Tout en rappelant l'intérêt d'avoir un débat important avec le ministre de l'agriculture et de l'alimentation sur le sujet lors de la séance publique du 12 décembre 2019, le rapporteur a proposé à la commission des affaires économiques, en accord avec Henri Cabanel, auteur de la proposition de loi, et de son groupe politique, de déposer une motion de renvoi en commission afin de disposer de davantage de temps pour investiguer, entendre, aller sur le terrain à la rencontre des acteurs mobilisés dans les dispositifs préventif dans la perspective de produire un rapport faisant état de la situation et formulant les recommandations qui s'imposent.

Cette proposition, fruit d'un accord salué par l'ensemble des membres de la commission des affaires économiques, permettra à la commission dans son ensemble, sous la houlette du rapporteur et de l'auteur de la proposition de loi, de travailler sereinement sur ce sujet complexe mais essentiel.
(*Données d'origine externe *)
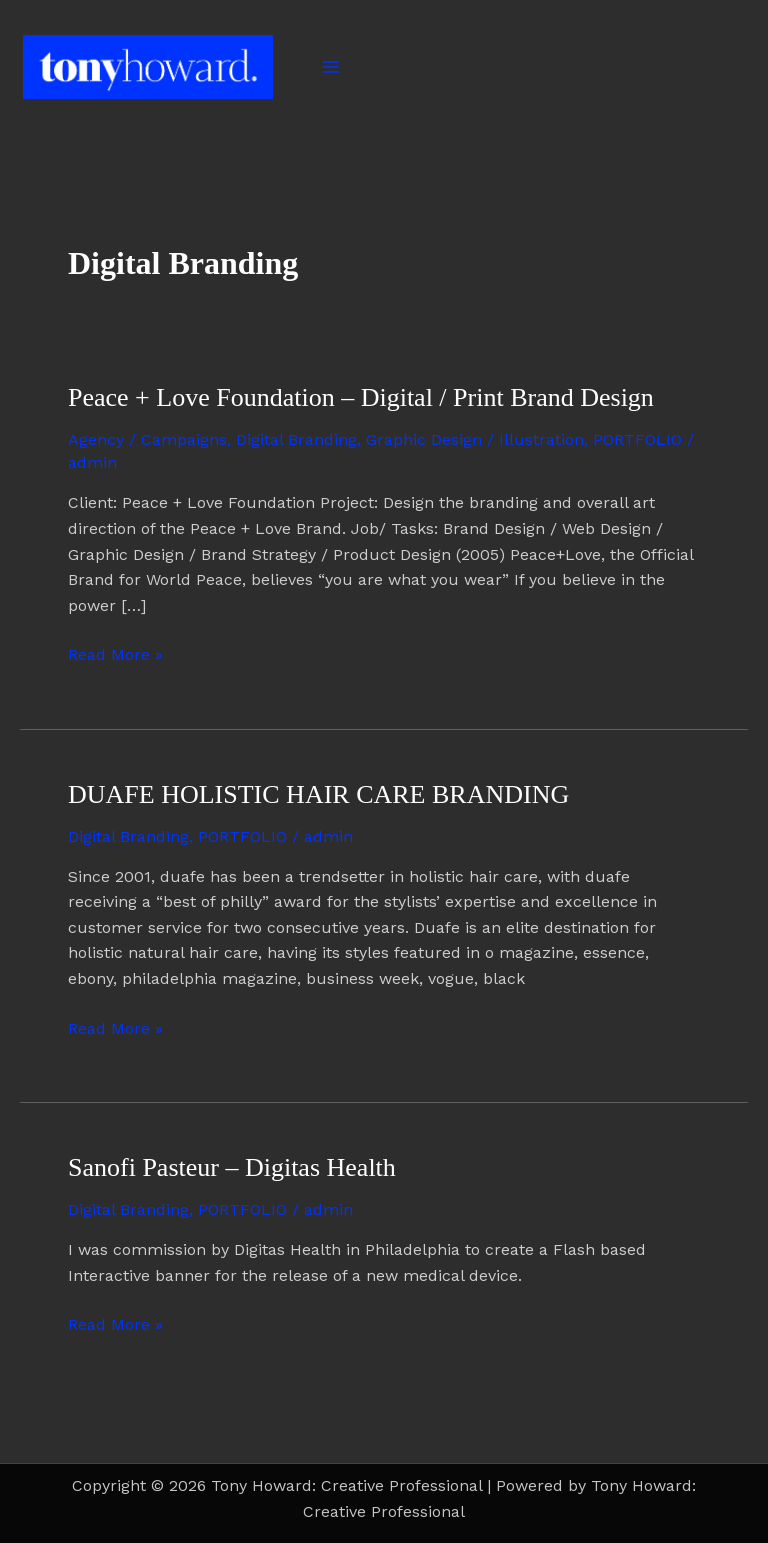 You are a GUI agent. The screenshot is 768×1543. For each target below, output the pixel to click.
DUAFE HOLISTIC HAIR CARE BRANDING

Postérieurement à la séance publique du 12 décembre, la commission va ainsi créer un groupe de travail de douze membres relatif aux moyens mis en oeuvre par l'État en matière de prévention, d'identification et d'accompagnement des agriculteurs en situation de détresse .

Cet engagement transpartisan à ne pas se précipiter pour travailler toute la complexité du sujet, de manière collégiale, en faisant fi de toute querelle politicienne, laisse présager un rapport attendu, qui, dans quelques mois, proposera des solutions pour améliorer ce que l'État propose en matière de prévention du suicide des agriculteurs.

Lors de sa réunion du mercredi 4 décembre 2019, sur proposition de son rapporteur, la commission des affaires économiques a acté le dépôt d'une motion tendant au renvoi en commission de la proposition de loi n° 746 (2018-2019) de Henri Cabanel et plusieurs de ses collègues visant à prévenir le suicide des agriculteurs.

En conséquence, elle n'a pas adopté de texte.

En application du premier alinéa de l'article 42 de la Constitution, la discussion portera en séance sur le texte de la proposition de loi déposée sur le Bureau du Sénat.